Le permis d’exploitation est propre à la propriété. Un permis de garde d’enfants est lié aux locaux spécifiques. Si vous achetez la propriété, le permis peut être transféré (avec l’approbation réglementaire), mais il ne peut pas être déplacé à un emplacement différent. Cela signifie que la valeur de la propriété en tant que établissement de garde d’enfants dépend du maintien du permis à cet emplacement.
La perte du permis détruit la valeur commerciale. Si un centre perd son permis d’exploitation en raison de non-conformité, la propriété revient à sa valeur en tant qu’espace commercial générique — qui peut être considérablement inférieure à sa valeur en tant qu’établissement de garde d’enfants autorisé. Les prêteurs considèrent ce risque lors de la souscription.
Le permis d’exploitation crée des barrières à l’entrée. Le processus d’obtention d’un nouveau permis de garde d’enfants — y compris la sécurisation d’un zonage approprié, le respect des normes physiques, les exigences de personnel, et l’accomplissement du processus d’approbation — prend 6-12+ mois et un capital substantiel. Cette barrière protège les exploitants autorisés existants de la concurrence et soutient les valeurs de propriété.
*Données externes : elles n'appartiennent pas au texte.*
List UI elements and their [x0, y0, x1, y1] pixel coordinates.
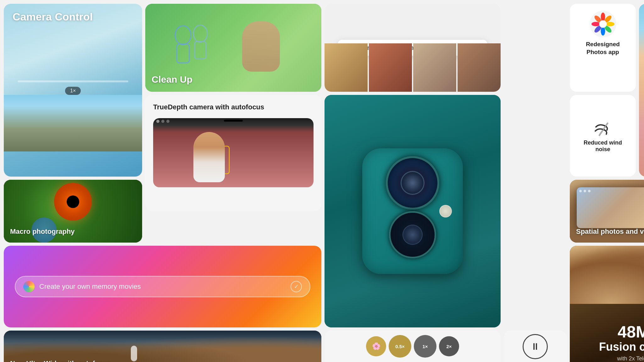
svg-point-11 — [591, 22, 600, 26]
fusion-camera-tile: 48MP Fusion camera with 2x Telephoto — [570, 246, 644, 362]
photos-app-icon — [590, 11, 616, 37]
canyon-background — [570, 246, 644, 304]
truedepth-content: TrueDepth camera with autofocus — [145, 95, 321, 195]
camera-module — [362, 148, 463, 274]
spatial-tile: Spatial photos and videos — [570, 180, 644, 243]
phone-notch — [224, 120, 243, 122]
camera-control-title: Camera Control — [13, 11, 93, 23]
spatial-screen — [577, 187, 644, 228]
clean-up-label: Clean Up — [152, 73, 192, 85]
four-lenses-content: 🌸 0.5× 1× 2× Four lenses in your pocket — [325, 331, 501, 362]
iphone-camera-bg — [325, 95, 501, 327]
photo-result-3 — [413, 43, 456, 92]
svg-point-0 — [175, 26, 191, 45]
memory-input-text: Create your own memory movies — [39, 282, 286, 291]
fusion-background: 48MP Fusion camera with 2x Telephoto — [570, 246, 644, 362]
svg-point-7 — [606, 22, 614, 26]
photo-result-4 — [458, 43, 501, 92]
photo-result-2 — [369, 43, 412, 92]
pause-button[interactable]: ⏸ — [523, 334, 548, 359]
natural-language-tile: 🔍 Natural language search × — [325, 4, 501, 92]
pause-video-content: ⏸ Pause video recording — [504, 331, 567, 362]
portrait-person-bg — [639, 4, 644, 177]
svg-point-13 — [599, 20, 607, 28]
truedepth-tile: TrueDepth camera with autofocus — [145, 95, 321, 211]
fusion-text-block: 48MP Fusion camera with 2x Telephoto — [570, 324, 644, 362]
secondary-camera-lens — [389, 211, 436, 258]
memory-movies-tile: Create your own memory movies ✓ — [4, 246, 321, 327]
macro-tile: Macro photography — [4, 180, 142, 243]
macro-lens-button[interactable]: 🌸 — [366, 336, 386, 356]
truedepth-title: TrueDepth camera with autofocus — [153, 103, 314, 112]
truedepth-phone-screen — [153, 118, 314, 187]
phone-control-dot2 — [161, 120, 164, 123]
ultrawide-person — [131, 346, 137, 361]
portraits-tile: Next-generation portraits with Focus and… — [639, 4, 644, 177]
half-x-lens-button[interactable]: 0.5× — [389, 335, 411, 358]
1x-lens-button[interactable]: 1× — [414, 335, 436, 358]
frog-eye — [54, 183, 92, 221]
pause-video-tile: ⏸ Pause video recording — [504, 331, 567, 362]
svg-point-9 — [601, 27, 605, 36]
iphone-center-tile — [325, 95, 501, 327]
camera-control-tile: Camera Control 1× — [4, 4, 142, 177]
wind-noise-label: Reduced wind noise — [576, 140, 630, 153]
wind-noise-icon — [593, 119, 613, 140]
toolbar-dot-3 — [588, 190, 591, 192]
macro-label: Macro photography — [10, 227, 75, 236]
ultra-landscape-bg — [4, 331, 321, 362]
four-lenses-tile: 🌸 0.5× 1× 2× Four lenses in your pocket — [325, 331, 501, 362]
toolbar-dot-1 — [579, 190, 582, 192]
nl-search-background: 🔍 Natural language search × — [325, 4, 501, 92]
photos-app-tile: RedesignedPhotos app — [570, 4, 636, 92]
memory-input-bar[interactable]: Create your own memory movies ✓ — [15, 276, 310, 297]
svg-point-5 — [601, 13, 605, 21]
fusion-48mp-text: 48MP — [570, 324, 644, 340]
main-camera-lens — [386, 156, 439, 210]
search-results-photos — [325, 43, 501, 92]
spatial-label: Spatial photos and videos — [576, 227, 644, 236]
wind-noise-tile: Reduced wind noise — [570, 95, 636, 177]
flash-module — [439, 205, 452, 217]
lens-buttons-row: 🌸 0.5× 1× 2× — [366, 335, 459, 358]
phone-controls — [156, 120, 169, 123]
landscape-image — [4, 95, 142, 151]
spatial-toolbar — [579, 190, 591, 192]
person-silhouette — [193, 132, 225, 182]
phone-control-dot3 — [166, 120, 169, 123]
svg-point-2 — [193, 25, 207, 42]
photo-result-1 — [325, 43, 368, 92]
photos-app-title: RedesignedPhotos app — [570, 41, 636, 56]
wind-noise-content: Reduced wind noise — [570, 95, 636, 177]
clean-up-tile: Clean Up — [145, 4, 321, 92]
fusion-camera-text: Fusion camera — [570, 340, 644, 354]
zoom-indicator: 1× — [65, 87, 81, 95]
memory-movies-content: Create your own memory movies ✓ — [4, 246, 321, 327]
svg-rect-1 — [177, 44, 189, 63]
zoom-slider[interactable] — [18, 80, 128, 82]
fusion-sub-text: with 2x Telephoto — [570, 355, 644, 362]
toolbar-dot-2 — [584, 190, 586, 192]
2x-lens-button[interactable]: 2× — [439, 336, 459, 356]
siri-icon — [23, 281, 35, 292]
phone-control-dot — [156, 120, 159, 123]
ultrawide-label: New Ultra Wide with autofocus — [10, 359, 111, 362]
svg-rect-3 — [195, 41, 206, 59]
photos-icon-container: RedesignedPhotos app — [570, 4, 636, 56]
memory-confirm-button[interactable]: ✓ — [291, 281, 302, 292]
ultrawide-tile: New Ultra Wide with autofocus — [4, 331, 321, 362]
spatial-screen-content — [577, 187, 644, 228]
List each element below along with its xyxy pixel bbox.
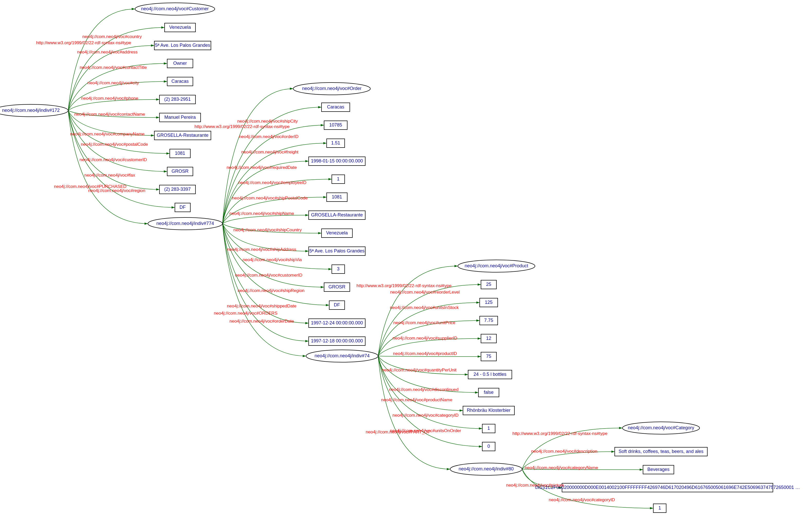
edge-label-customer-c_postal: neo4j://com.neo4j/voc#postalCode <box>81 142 148 147</box>
node-p_suppID[interactable]: 12 <box>481 334 496 343</box>
edge-product-p_stock[interactable] <box>378 303 480 356</box>
edge-label-order-o_reqDate: neo4j://com.neo4j/voc#requiredDate <box>227 165 297 170</box>
node-c_country[interactable]: Venezuela <box>165 23 196 32</box>
node-order[interactable]: neo4j://com.neo4j/indiv#774 <box>148 217 223 230</box>
node-c_postal[interactable]: 1081 <box>170 149 190 158</box>
node-c_address[interactable]: 5ª Ave. Los Palos Grandes <box>154 41 211 50</box>
node-p_name[interactable]: Rhönbräu Klosterbier <box>463 406 514 415</box>
edge-label-product-p_qpu: neo4j://com.neo4j/voc#quantityPerUnit <box>382 368 457 372</box>
node-p_prodID[interactable]: 75 <box>481 352 496 361</box>
node-c_city[interactable]: Caracas <box>167 77 193 86</box>
node-label-p_price: 7.75 <box>484 318 493 323</box>
node-label-c_title: Owner <box>173 61 187 66</box>
node-o_reqDate[interactable]: 1998-01-15 00:00:00.000 <box>309 157 365 165</box>
node-label-c_region: DF <box>179 205 186 210</box>
node-p_catID_1[interactable]: 1 <box>482 424 495 433</box>
node-label-c_postal: 1081 <box>175 151 185 156</box>
node-label-o_empID: 1 <box>337 176 340 182</box>
edge-product-p_name[interactable] <box>378 356 463 410</box>
node-cat_name[interactable]: Beverages <box>643 465 674 474</box>
node-label-customer: neo4j://com.neo4j/indiv#172 <box>2 108 60 113</box>
edge-label-order-o_custID: neo4j://com.neo4j/voc#customerID <box>235 273 302 278</box>
edge-label-product-category: neo4j://com.neo4j/voc#PART_OF <box>366 430 431 434</box>
node-label-c_custid: GROSR <box>172 169 188 174</box>
edge-product-vocProduct[interactable] <box>378 266 458 356</box>
node-label-o_shipCity: Caracas <box>327 104 344 110</box>
node-label-p_catID_1: 1 <box>487 426 490 431</box>
edge-label-customer-order: neo4j://com.neo4j/voc#PURCHASED <box>54 184 126 189</box>
node-p_qpu[interactable]: 24 - 0.5 l bottles <box>468 370 512 379</box>
node-o_shipCtry[interactable]: Venezuela <box>321 229 352 238</box>
node-p_uoo[interactable]: 0 <box>482 442 495 451</box>
edge-label-order-o_shipped: neo4j://com.neo4j/voc#shippedDate <box>227 304 296 308</box>
node-p_price[interactable]: 7.75 <box>480 316 498 325</box>
node-vocCategory[interactable]: neo4j://com.neo4j/voc#Category <box>622 422 700 434</box>
node-product[interactable]: neo4j://com.neo4j/indiv#74 <box>306 350 378 362</box>
node-p_reorder[interactable]: 25 <box>481 280 496 289</box>
node-label-o_shipReg: DF <box>334 302 340 307</box>
edge-product-p_prodID[interactable] <box>378 356 481 357</box>
node-o_shipName[interactable]: GROSELLA-Restaurante <box>309 211 365 219</box>
node-o_shipVia[interactable]: 3 <box>332 265 345 274</box>
node-category[interactable]: neo4j://com.neo4j/indiv#80 <box>450 463 522 475</box>
edge-label-order-o_ordDate: neo4j://com.neo4j/voc#orderDate <box>229 319 294 324</box>
edge-label-product-p_disc: neo4j://com.neo4j/voc#discontinued <box>389 387 458 392</box>
node-label-o_shipVia: 3 <box>337 266 340 271</box>
edge-customer-order[interactable] <box>68 111 148 224</box>
edge-label-order-o_shipName: neo4j://com.neo4j/voc#shipName <box>229 211 294 216</box>
node-cat_pic[interactable]: 0x151C2F00020000000D000E0014002100FFFFFF… <box>535 483 800 492</box>
node-cat_id[interactable]: 1 <box>653 504 666 513</box>
node-o_orderID[interactable]: 10785 <box>324 121 347 129</box>
node-vocProduct[interactable]: neo4j://com.neo4j/voc#Product <box>458 260 535 272</box>
edge-customer-c_phone[interactable] <box>68 99 160 111</box>
node-customer[interactable]: neo4j://com.neo4j/indiv#172 <box>0 104 68 117</box>
node-o_custID[interactable]: GROSR <box>324 283 350 292</box>
node-o_ordDate[interactable]: 1997-12-18 00:00:00.000 <box>309 337 365 345</box>
edge-label-customer-c_country: neo4j://com.neo4j/voc#country <box>82 34 142 39</box>
edge-order-o_shipName[interactable] <box>223 215 309 224</box>
node-p_stock[interactable]: 125 <box>480 298 498 307</box>
node-label-p_reorder: 25 <box>486 282 491 287</box>
node-c_region[interactable]: DF <box>175 203 190 212</box>
node-o_shipReg[interactable]: DF <box>329 301 345 309</box>
edge-label-customer-vocCustomer: http://www.w3.org/1999/02/22-rdf-syntax-… <box>36 40 131 45</box>
edge-label-customer-c_custid: neo4j://com.neo4j/voc#customerID <box>80 157 147 162</box>
edge-customer-c_custid[interactable] <box>68 111 167 172</box>
node-label-c_fax: (2) 283-3397 <box>164 187 191 192</box>
edge-label-product-p_name: neo4j://com.neo4j/voc#productName <box>381 397 453 402</box>
node-c_phone[interactable]: (2) 283-2951 <box>160 95 196 104</box>
edge-label-product-p_reorder: neo4j://com.neo4j/voc#reorderLevel <box>390 290 460 295</box>
node-vocOrder[interactable]: neo4j://com.neo4j/voc#Order <box>293 83 370 95</box>
node-cat_desc[interactable]: Soft drinks, coffees, teas, beers, and a… <box>615 447 707 456</box>
node-c_company[interactable]: GROSELLA-Restaurante <box>154 131 211 140</box>
node-label-o_freight: 1.51 <box>331 140 340 146</box>
node-o_shipPC[interactable]: 1081 <box>327 193 347 202</box>
node-vocCustomer[interactable]: neo4j://com.neo4j/voc#Customer <box>135 3 215 15</box>
node-o_shipCity[interactable]: Caracas <box>321 103 350 112</box>
node-label-p_prodID: 75 <box>486 354 491 359</box>
node-label-o_shipAddr: 5ª Ave. Los Palos Grandes <box>310 248 365 253</box>
node-c_title[interactable]: Owner <box>167 59 193 68</box>
node-label-c_address: 5ª Ave. Los Palos Grandes <box>155 43 210 48</box>
node-c_fax[interactable]: (2) 283-3397 <box>160 185 196 194</box>
edge-label-order-o_shipReg: neo4j://com.neo4j/voc#shipRegion <box>238 288 304 293</box>
node-label-p_uoo: 0 <box>487 444 490 449</box>
node-o_shipAddr[interactable]: 5ª Ave. Los Palos Grandes <box>309 247 365 255</box>
edge-label-product-p_suppID: neo4j://com.neo4j/voc#supplierID <box>393 336 457 341</box>
edge-label-product-p_price: neo4j://com.neo4j/voc#unitPrice <box>393 320 455 325</box>
edge-label-customer-c_phone: neo4j://com.neo4j/voc#phone <box>81 96 138 101</box>
node-o_shipped[interactable]: 1997-12-24 00:00:00.000 <box>309 319 365 328</box>
node-p_disc[interactable]: false <box>478 388 499 397</box>
node-o_empID[interactable]: 1 <box>332 175 345 184</box>
node-label-o_orderID: 10785 <box>329 122 342 127</box>
node-label-vocCategory: neo4j://com.neo4j/voc#Category <box>628 425 694 430</box>
node-c_custid[interactable]: GROSR <box>167 167 193 176</box>
node-label-p_qpu: 24 - 0.5 l bottles <box>473 372 506 377</box>
edge-customer-vocCustomer[interactable] <box>68 9 135 111</box>
edge-customer-c_title[interactable] <box>68 63 167 111</box>
edge-label-customer-c_title: neo4j://com.neo4j/voc#contactTitle <box>80 65 147 70</box>
node-label-cat_name: Beverages <box>647 467 669 472</box>
node-c_cname[interactable]: Manuel Pereira <box>160 113 201 122</box>
node-label-c_phone: (2) 283-2951 <box>164 97 191 102</box>
node-o_freight[interactable]: 1.51 <box>327 139 345 148</box>
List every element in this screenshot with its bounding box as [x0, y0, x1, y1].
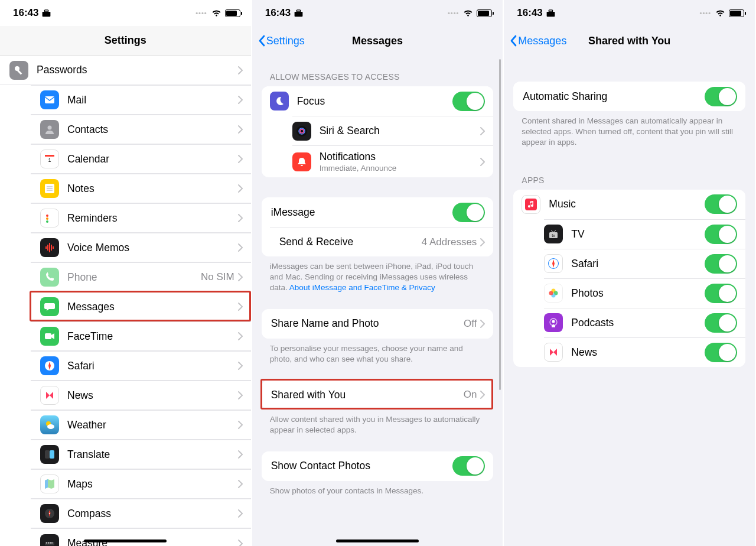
- row-voice-memos[interactable]: Voice Memos: [31, 233, 251, 262]
- group-shared-with-you: Shared with You On: [262, 380, 494, 410]
- toggle[interactable]: [705, 284, 737, 303]
- footer-shared-with-you: Allow content shared with you in Message…: [252, 410, 503, 439]
- toggle-contact-photos[interactable]: [452, 456, 485, 476]
- back-button[interactable]: Settings: [258, 35, 305, 47]
- svg-rect-42: [525, 199, 537, 210]
- battery-icon: [225, 9, 240, 17]
- row-shared-with-you[interactable]: Shared with You On: [262, 380, 494, 410]
- calendar-icon: 1: [40, 150, 59, 168]
- row-label: Translate: [67, 448, 238, 461]
- row-passwords[interactable]: Passwords: [0, 56, 251, 85]
- status-bar: 16:43 ••••: [504, 0, 755, 26]
- mail-icon: [40, 90, 59, 109]
- row-messages[interactable]: Messages: [31, 292, 251, 321]
- row-news[interactable]: News: [31, 381, 251, 410]
- chevron-left-icon: [510, 35, 517, 47]
- row-mail[interactable]: Mail: [31, 85, 251, 115]
- svg-rect-6: [45, 155, 54, 157]
- toggle[interactable]: [705, 313, 737, 333]
- compass-icon: [544, 254, 563, 273]
- row-phone[interactable]: PhoneNo SIM: [31, 262, 251, 292]
- screen-shared-with-you: 16:43 •••• Messages Shared with You Auto…: [504, 0, 756, 546]
- row-automatic-sharing[interactable]: Automatic Sharing: [513, 82, 745, 111]
- toggle[interactable]: [705, 225, 737, 244]
- chevron-right-icon: [480, 158, 485, 166]
- wifi-icon: [463, 9, 473, 17]
- chevron-right-icon: [238, 303, 243, 311]
- row-share-name-photo[interactable]: Share Name and Photo Off: [262, 309, 494, 339]
- row-news[interactable]: News: [544, 337, 745, 367]
- battery-icon: [729, 9, 744, 17]
- row-label: Messages: [67, 301, 238, 313]
- home-indicator: [84, 540, 167, 542]
- row-label: Contacts: [67, 124, 238, 136]
- translate-icon: [40, 445, 59, 464]
- row-facetime[interactable]: FaceTime: [31, 321, 251, 351]
- row-weather[interactable]: Weather: [31, 410, 251, 440]
- row-safari[interactable]: Safari: [544, 249, 745, 278]
- settings-list[interactable]: PasswordsMailContacts1CalendarNotesRemin…: [0, 56, 251, 546]
- row-label: Podcasts: [571, 317, 705, 329]
- row-send-receive[interactable]: Send & Receive 4 Addresses: [270, 227, 494, 256]
- toggle[interactable]: [705, 343, 737, 362]
- row-contacts[interactable]: Contacts: [31, 115, 251, 144]
- status-bar: 16:43 ••••: [252, 0, 503, 26]
- row-siri-search[interactable]: Siri & Search: [292, 116, 494, 145]
- row-photos[interactable]: Photos: [544, 278, 745, 308]
- svg-point-5: [48, 126, 52, 130]
- row-translate[interactable]: Translate: [31, 440, 251, 469]
- row-label: News: [67, 389, 238, 402]
- ruler-icon: [40, 534, 59, 547]
- nav-header: Settings: [0, 26, 251, 56]
- maps-icon: [40, 474, 59, 493]
- row-calendar[interactable]: 1Calendar: [31, 144, 251, 174]
- row-label: Passwords: [37, 64, 238, 76]
- row-show-contact-photos[interactable]: Show Contact Photos: [262, 451, 494, 481]
- toggle-automatic-sharing[interactable]: [705, 87, 737, 106]
- row-notes[interactable]: Notes: [31, 174, 251, 203]
- row-label: Shared with You: [271, 389, 464, 401]
- podcasts-icon: [544, 313, 563, 332]
- nav-header: Messages Shared with You: [504, 26, 755, 56]
- back-label: Settings: [266, 35, 305, 47]
- chevron-right-icon: [238, 509, 243, 518]
- toggle[interactable]: [452, 92, 485, 111]
- home-indicator: [336, 540, 419, 542]
- svg-rect-18: [49, 243, 50, 252]
- row-label: Mail: [67, 94, 238, 106]
- briefcase-icon: [546, 9, 555, 17]
- row-detail: Off: [464, 318, 477, 330]
- messages-scroll[interactable]: ALLOW MESSAGES TO ACCESS FocusSiri & Sea…: [252, 56, 503, 546]
- back-button[interactable]: Messages: [510, 35, 566, 47]
- row-music[interactable]: Music: [513, 190, 745, 219]
- row-focus[interactable]: Focus: [262, 86, 494, 116]
- row-measure[interactable]: Measure: [31, 528, 251, 546]
- row-tv[interactable]: tvTV: [544, 219, 745, 249]
- row-compass[interactable]: Compass: [31, 499, 251, 528]
- row-notifications[interactable]: NotificationsImmediate, Announce: [292, 145, 494, 177]
- row-label: Safari: [67, 360, 238, 372]
- row-label: Safari: [571, 258, 705, 270]
- row-label: Notes: [67, 183, 238, 195]
- row-imessage[interactable]: iMessage: [262, 197, 494, 227]
- row-detail: 4 Addresses: [422, 236, 477, 248]
- toggle-imessage[interactable]: [452, 203, 485, 222]
- toggle[interactable]: [705, 254, 737, 274]
- compass-icon: [40, 356, 59, 375]
- row-label: Siri & Search: [320, 125, 481, 137]
- row-label: Send & Receive: [279, 236, 422, 248]
- row-label: Focus: [297, 95, 453, 108]
- bell-icon: [292, 152, 311, 171]
- row-label: Phone: [67, 271, 201, 284]
- link-imessage-privacy[interactable]: About iMessage and FaceTime & Privacy: [289, 283, 435, 292]
- row-podcasts[interactable]: Podcasts: [544, 308, 745, 337]
- shared-with-you-scroll[interactable]: Automatic Sharing Content shared in Mess…: [504, 56, 755, 546]
- row-maps[interactable]: Maps: [31, 469, 251, 499]
- row-reminders[interactable]: Reminders: [31, 203, 251, 233]
- toggle[interactable]: [705, 194, 737, 214]
- row-label: Reminders: [67, 212, 238, 225]
- waveform-icon: [40, 238, 59, 257]
- chevron-left-icon: [258, 35, 265, 47]
- briefcase-icon: [42, 9, 51, 17]
- row-safari[interactable]: Safari: [31, 351, 251, 381]
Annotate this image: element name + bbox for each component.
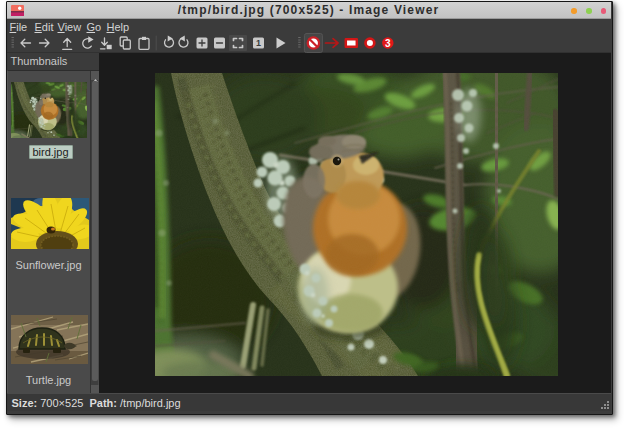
svg-text:1: 1 <box>256 38 261 48</box>
svg-text:3: 3 <box>385 37 391 48</box>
Propriétaire-exploitant vs propriétaire-investisseur
Les garderies se divisent en deux grandes catégories de propriétés, et l’approche de financement diffère considérablement :
Propriétaire-Exploitant (Acquisition commerciale)
L’exploitant achète la propriété et exploite directement l’entreprise de garde d’enfants. C’est la structure la plus courante et est traitée comme une acquisition commerciale avec immobilier.
Caractéristiques de financement :
- Le prêteur évalue à la fois l’immobilier et l’entreprise
- Les déclarations financières de l’entreprise (3 ans) sont critiques
- L’expérience et les qualifications de l’exploitant en garde d’enfants sont importantes
- Une garantie personnelle est généralement requise
- Admissible au PCFP (Programme de financement des petites entreprises du Canada) dans de nombreux cas
- La BDC (Banque de développement du Canada) est un prêteur actif pour cette structure
Propriétaire-Investisseur (Modèle de propriétaire)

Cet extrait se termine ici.